***** DATA FOR THIS EXERCISE *****
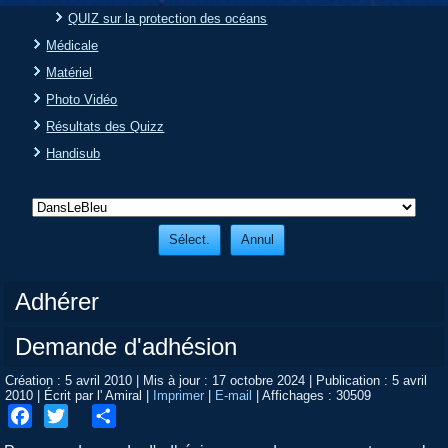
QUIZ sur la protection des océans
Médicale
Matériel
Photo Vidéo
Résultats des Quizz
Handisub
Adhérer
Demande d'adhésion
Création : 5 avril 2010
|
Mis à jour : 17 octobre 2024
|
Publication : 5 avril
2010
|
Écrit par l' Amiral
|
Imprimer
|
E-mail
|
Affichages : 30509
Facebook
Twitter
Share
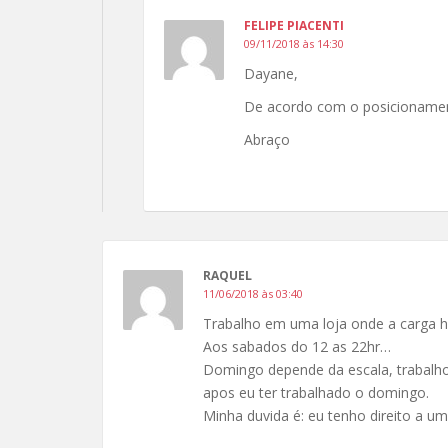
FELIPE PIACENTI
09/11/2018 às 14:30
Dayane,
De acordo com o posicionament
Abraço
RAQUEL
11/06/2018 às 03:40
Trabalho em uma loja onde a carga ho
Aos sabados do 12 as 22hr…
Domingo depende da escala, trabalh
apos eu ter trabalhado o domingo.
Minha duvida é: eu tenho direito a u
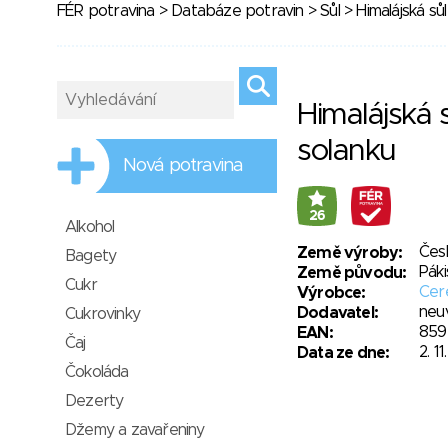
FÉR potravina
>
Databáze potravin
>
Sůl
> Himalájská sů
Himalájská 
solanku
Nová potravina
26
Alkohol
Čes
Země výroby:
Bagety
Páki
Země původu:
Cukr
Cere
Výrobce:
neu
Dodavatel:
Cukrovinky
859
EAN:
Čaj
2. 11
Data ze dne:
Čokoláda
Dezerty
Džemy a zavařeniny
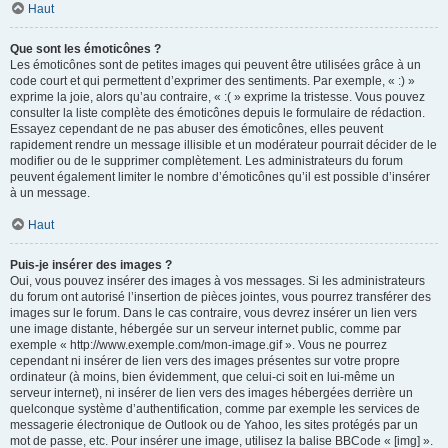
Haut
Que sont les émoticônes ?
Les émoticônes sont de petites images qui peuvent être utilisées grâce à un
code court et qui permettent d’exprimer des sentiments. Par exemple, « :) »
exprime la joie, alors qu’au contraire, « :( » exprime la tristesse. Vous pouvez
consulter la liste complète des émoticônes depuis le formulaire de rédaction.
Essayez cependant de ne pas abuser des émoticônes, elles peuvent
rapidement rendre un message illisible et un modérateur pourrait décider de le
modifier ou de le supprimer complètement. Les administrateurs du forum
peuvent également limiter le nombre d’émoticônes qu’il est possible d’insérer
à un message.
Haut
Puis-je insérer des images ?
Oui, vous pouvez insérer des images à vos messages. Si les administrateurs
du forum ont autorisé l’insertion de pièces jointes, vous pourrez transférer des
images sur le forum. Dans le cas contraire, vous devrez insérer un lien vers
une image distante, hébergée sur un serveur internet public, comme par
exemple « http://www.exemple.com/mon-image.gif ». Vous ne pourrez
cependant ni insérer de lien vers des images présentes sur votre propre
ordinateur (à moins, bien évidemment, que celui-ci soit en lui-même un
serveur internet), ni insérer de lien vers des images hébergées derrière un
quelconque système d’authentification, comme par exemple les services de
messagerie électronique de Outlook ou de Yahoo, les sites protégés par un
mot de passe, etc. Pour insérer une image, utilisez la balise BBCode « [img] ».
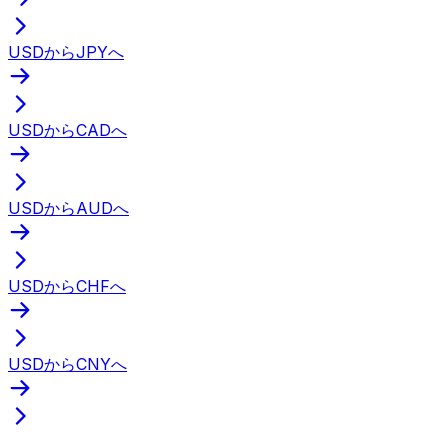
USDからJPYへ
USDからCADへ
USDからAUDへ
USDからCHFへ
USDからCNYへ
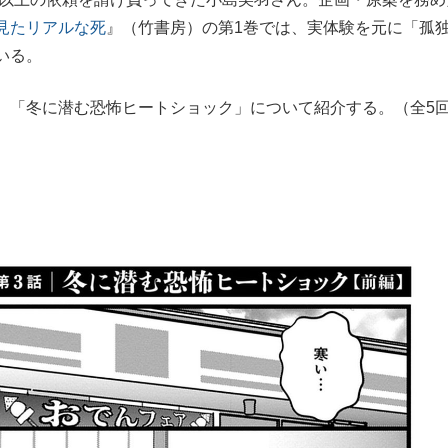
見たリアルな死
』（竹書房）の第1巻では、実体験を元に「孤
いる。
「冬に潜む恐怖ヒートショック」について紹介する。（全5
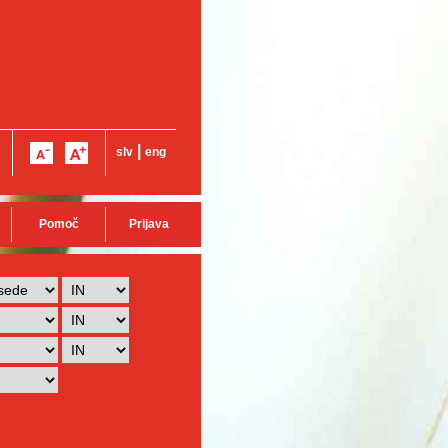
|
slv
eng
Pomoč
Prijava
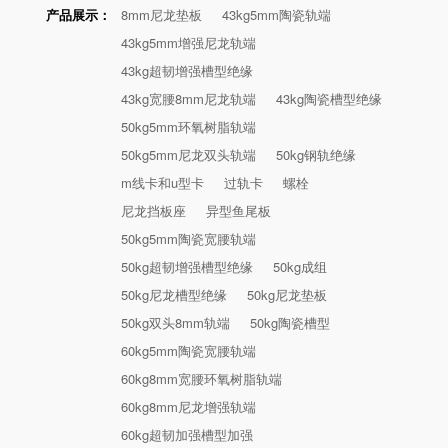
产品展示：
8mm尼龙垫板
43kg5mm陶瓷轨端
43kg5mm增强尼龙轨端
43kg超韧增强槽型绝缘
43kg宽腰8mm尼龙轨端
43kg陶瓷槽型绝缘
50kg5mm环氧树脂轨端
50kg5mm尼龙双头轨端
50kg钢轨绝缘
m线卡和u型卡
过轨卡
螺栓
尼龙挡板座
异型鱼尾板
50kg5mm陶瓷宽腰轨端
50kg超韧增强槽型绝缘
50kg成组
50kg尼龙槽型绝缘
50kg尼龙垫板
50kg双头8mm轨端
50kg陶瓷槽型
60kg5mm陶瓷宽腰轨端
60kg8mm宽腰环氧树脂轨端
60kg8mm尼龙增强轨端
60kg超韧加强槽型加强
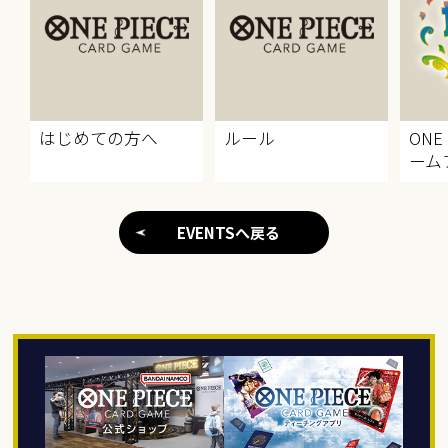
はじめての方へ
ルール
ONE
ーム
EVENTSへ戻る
*****
:: WHAT IS BEING ASKED ::
Please take the lines from the beginning of the data above through the line holding "du forum ont" and transcribe them exactly, without any pictures.

:: ANSWER TO THIS TASK ::
QUIZ sur la protection des océans
Médicale
Matériel
Photo Vidéo
Résultats des Quizz
Handisub
Adhérer
Demande d'adhésion
Création : 5 avril 2010
|
Mis à jour : 17 octobre 2024
|
Publication : 5 avril
2010
|
Écrit par l' Amiral
|
Imprimer
|
E-mail
|
Affichages : 30509
Facebook
Twitter
Share
FELIPE PIACENTI
09/11/2018 às 14:30
Dayane,
De acordo com o posicionament
Abraço
RAQUEL
11/06/2018 às 03:40
Trabalho em uma loja onde a carga ho
Aos sabados do 12 as 22hr…
Domingo depende da escala, trabalh
apos eu ter trabalhado o domingo.
Minha duvida é: eu tenho direito a u
FÉR potravina
>
Databáze potravin
>
Sůl
> Himalájská sů
Himalájská 
solanku
Nová potravina
26
Alkohol
Čes
Země výroby:
Bagety
Páki
Země původu:
Cukr
Cere
Výrobce:
neu
Dodavatel:
Cukrovinky
859
EAN:
Čaj
2. 11
Data ze dne:
Čokoláda
Dezerty
Džemy a zavařeniny
Haut
Que sont les émoticônes ?
Les émoticônes sont de petites images qui peuvent être utilisées grâce à un
code court et qui permettent d’exprimer des sentiments. Par exemple, « :) »
exprime la joie, alors qu’au contraire, « :( » exprime la tristesse. Vous pouvez
consulter la liste complète des émoticônes depuis le formulaire de rédaction.
Essayez cependant de ne pas abuser des émoticônes, elles peuvent
rapidement rendre un message illisible et un modérateur pourrait décider de le
modifier ou de le supprimer complètement. Les administrateurs du forum
peuvent également limiter le nombre d’émoticônes qu’il est possible d’insérer
à un message.
Haut
Puis-je insérer des images ?
Oui, vous pouvez insérer des images à vos messages. Si les administrateurs
du forum ont autorisé l’insertion de pièces jointes, vous pourrez transférer des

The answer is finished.